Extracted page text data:
"""

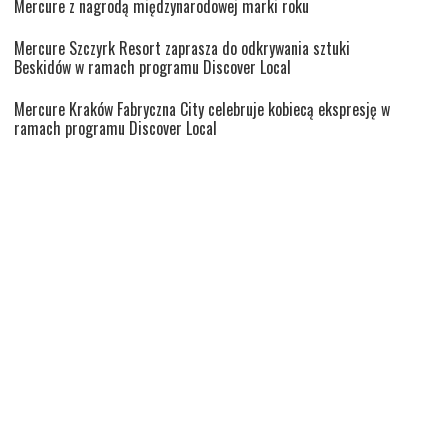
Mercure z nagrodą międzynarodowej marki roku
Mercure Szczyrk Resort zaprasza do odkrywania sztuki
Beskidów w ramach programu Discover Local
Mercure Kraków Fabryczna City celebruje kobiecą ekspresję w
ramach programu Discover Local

"""
"""

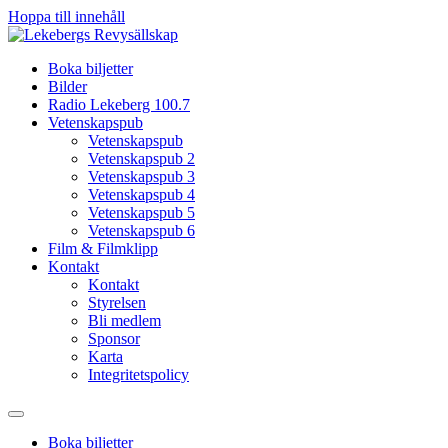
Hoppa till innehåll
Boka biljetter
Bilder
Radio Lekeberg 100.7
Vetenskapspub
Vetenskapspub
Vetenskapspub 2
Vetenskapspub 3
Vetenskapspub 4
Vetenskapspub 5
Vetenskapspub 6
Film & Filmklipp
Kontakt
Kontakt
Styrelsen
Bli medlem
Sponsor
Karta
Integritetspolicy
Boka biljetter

"""

What you need to do: Across the records above, count the lines holding "Discover" and write down only that count.

The answer: 2